Once the line containing "Jiangsu ,China" is located, give it again exactly, together with each line that follows it to the end of the entries, and add nothing else.
□ □ □ □
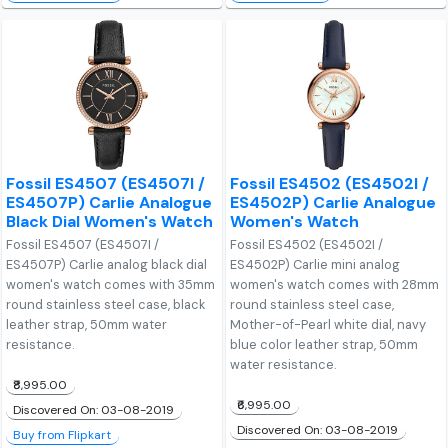
Fossil ES4507 (ES4507I /
Fossil ES4502 (ES4502I /
ES4507P) Carlie Analogue
ES4502P) Carlie Analogue
Black Dial Women's Watch
Women's Watch
Fossil ES4507 (ES4507I /
Fossil ES4502 (ES4502I /
ES4507P) Carlie analog black dial
ES4502P) Carlie mini analog
women's watch comes with 35mm
women's watch comes with 28mm
round stainless steel case, black
round stainless steel case,
leather strap, 50mm water
Mother-of-Pearl white dial, navy
resistance.
blue color leather strap, 50mm
water resistance.
₹8,995.00
₹6,995.00
Discovered On: 03-08-2019
Discovered On: 03-08-2019
Buy from Flipkart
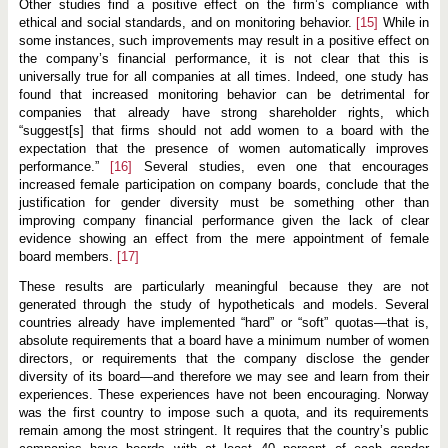
Other studies find a positive effect on the firm’s compliance with
ethical and social standards, and on monitoring behavior.
[15]
While in
some instances, such improvements may result in a positive effect on
the company’s financial performance, it is not clear that this is
universally true for all companies at all times. Indeed, one study has
found that increased monitoring behavior can be detrimental for
companies that already have strong shareholder rights, which
“suggest[s] that firms should not add women to a board with the
expectation that the presence of women automatically improves
performance.”
[16]
Several studies, even one that encourages
increased female participation on company boards, conclude that the
justification for gender diversity must be something other than
improving company financial performance given the lack of clear
evidence showing an effect from the mere appointment of female
board members.
[17]
These results are particularly meaningful because they are not
generated through the study of hypotheticals and models. Several
countries already have implemented “hard” or “soft” quotas—that is,
absolute requirements that a board have a minimum number of women
directors, or requirements that the company disclose the gender
diversity of its board—and therefore we may see and learn from their
experiences. These experiences have not been encouraging. Norway
was the first country to impose such a quota, and its requirements
remain among the most stringent. It requires that the country’s public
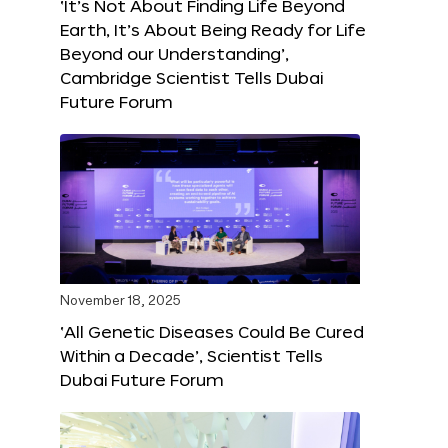
‘It’s Not About Finding Life Beyond
Earth, It’s About Being Ready for Life
Beyond our Understanding’,
Cambridge Scientist Tells Dubai
Future Forum
November 18, 2025
‘All Genetic Diseases Could Be Cured
Within a Decade’, Scientist Tells
Dubai Future Forum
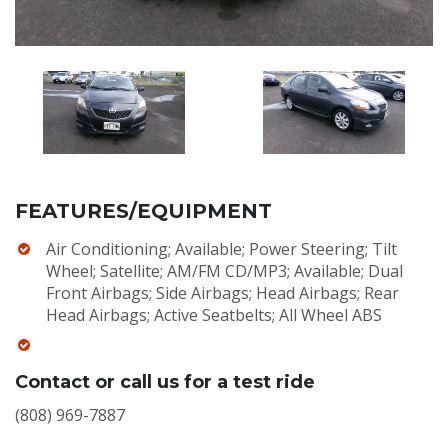
FEATURES/EQUIPMENT
Air Conditioning; Available; Power Steering; Tilt
Wheel; Satellite; AM/FM CD/MP3; Available; Dual
Front Airbags; Side Airbags; Head Airbags; Rear
Head Airbags; Active Seatbelts; All Wheel ABS
Contact or call us for a test ride
(808) 969-7887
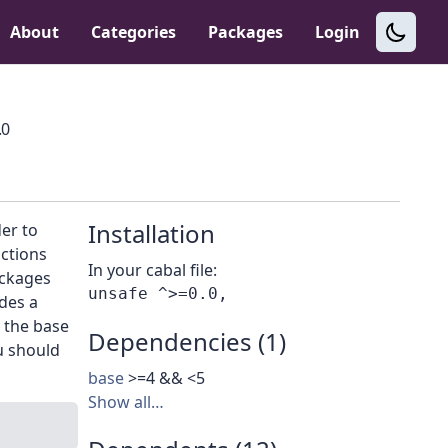
About
Categories
Packages
Login
.0
Installation
er to
ctions
In your cabal file:
ackages
des a
 the base
Dependencies (1)
ou should
base
>=4 && <5
Show all…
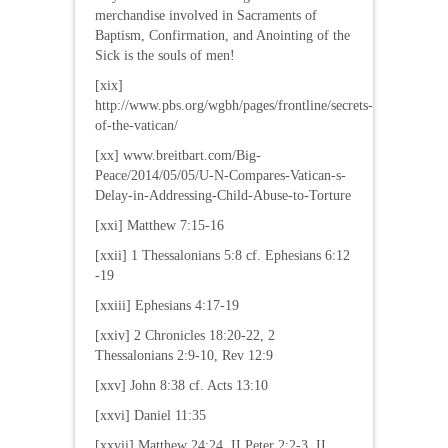
merchandise involved in Sacraments of
Baptism, Confirmation, and Anointing of the
Sick is the souls of men!
[xix]
http://www.pbs.org/wgbh/pages/frontline/secrets-
of-the-vatican/
[xx] www.breitbart.com/Big-
Peace/2014/05/05/U-N-Compares-Vatican-s-
Delay-in-Addressing-Child-Abuse-to-Torture
[xxi] Matthew 7:15-16
[xxii] 1 Thessalonians 5:8 cf. Ephesians 6:12
-19
[xxiii] Ephesians 4:17-19
[xxiv] 2 Chronicles 18:20-22, 2
Thessalonians 2:9-10, Rev 12:9
[xxv] John 8:38 cf. Acts 13:10
[xxvi] Daniel 11:35
[xxvii] Matthew 24:24, II Peter 2:2-3, II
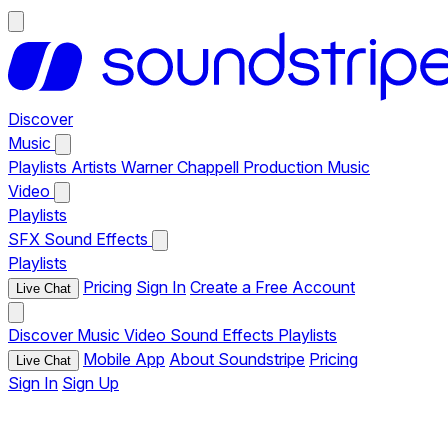
Discover
Music
Playlists
Artists
Warner Chappell Production Music
Video
Playlists
SFX
Sound Effects
Playlists
Pricing
Sign In
Create a Free Account
Live Chat
Discover
Music
Video
Sound Effects
Playlists
Mobile App
About Soundstripe
Pricing
Live Chat
Sign In
Sign Up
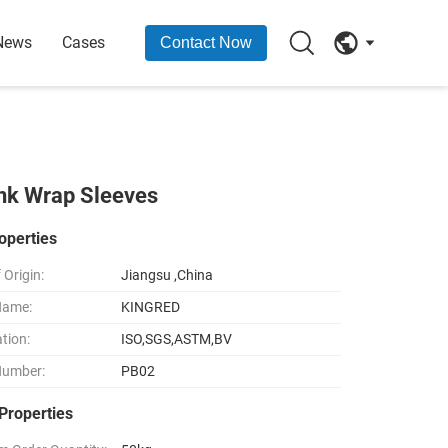
News
Cases
Contact Now
ink Wrap Sleeves
operties
 Origin:
Jiangsu ,China
Name:
KINGRED
ation:
ISO,SGS,ASTM,BV
Number:
PB02
Properties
□ □ □ □
• **Completed task**
Jiangsu ,China
Name:
KINGRED
ation:
ISO,SGS,ASTM,BV
Number:
PB02
Properties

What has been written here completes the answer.